Extracted page text data:
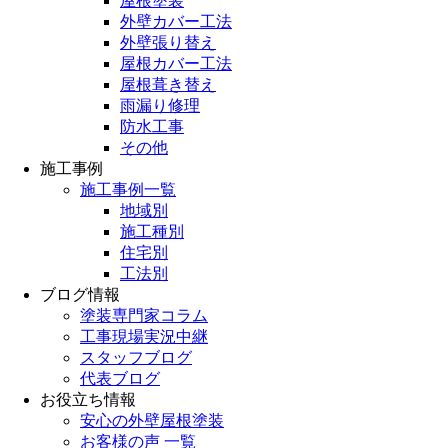
屋根塗装
外壁カバー工法
外壁張り替え
屋根カバー工法
屋根葺き替え
雨漏り修理
防水工事
その他
施工事例
施工事例一覧
地域別
施工種別
住宅別
工法別
ブログ情報
塗装専門家コラム
工事現場実況中継
スタッフブログ
代表ブログ
お役立ち情報
安心の外壁屋根塗装
お客様の声 一覧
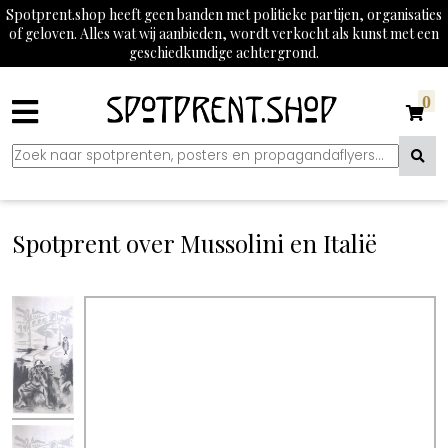
Spotprent.shop heeft geen banden met politieke partijen, organisaties
of geloven. Alles wat wij aanbieden, wordt verkocht als kunst met een
geschiedkundige achtergrond.
0
Spotprent over Mussolini en Italië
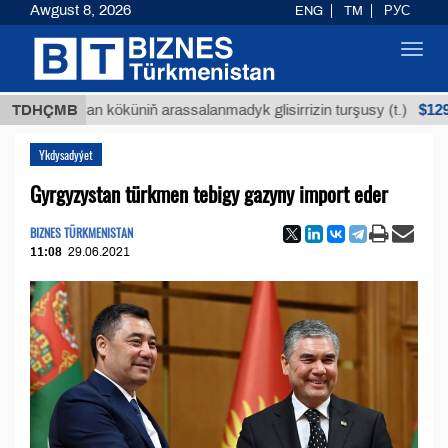
Awgust 8, 2026
ENG
TM
РУС
Toggl
navig
$12935,18
Buýan köküniň arassalanmadyk glisirrizin turşusy (t.)
TDHÇMB
Ykdysadyýet
Gyrgyzystan türkmen tebigy gazyny import eder
BIZNES TÜRKMENISTAN
11:08
29.06.2021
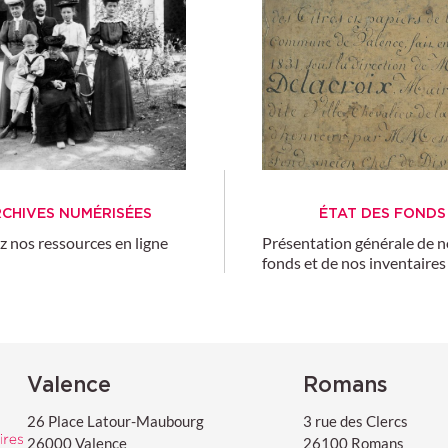
CHIVES NUMÉRISÉES
ÉTAT DES FONDS
z nos ressources en ligne
Présentation générale de 
fonds et de nos inventaires
moine
Valence
Romans
26 Place Latour-Maubourg
3 rue des Clercs
26000 Valence
26100 Romans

**What you will do**
Pictures are to be left out; the answer must otherwise be exactly the lines from the one with "Buýan köküniň arassalanmadyk" through the final line of the entries above, both included.

**Solution for this exercise**
Buýan köküniň arassalanmadyk glisirrizin turşusy (t.)
TDHÇMB
Ykdysadyýet
Gyrgyzystan türkmen tebigy gazyny import eder
BIZNES TÜRKMENISTAN
11:08
29.06.2021
CHIVES NUMÉRISÉES
ÉTAT DES FONDS
z nos ressources en ligne
Présentation générale de 
fonds et de nos inventaires
moine
Valence
Romans
26 Place Latour-Maubourg
3 rue des Clercs
26000 Valence
26100 Romans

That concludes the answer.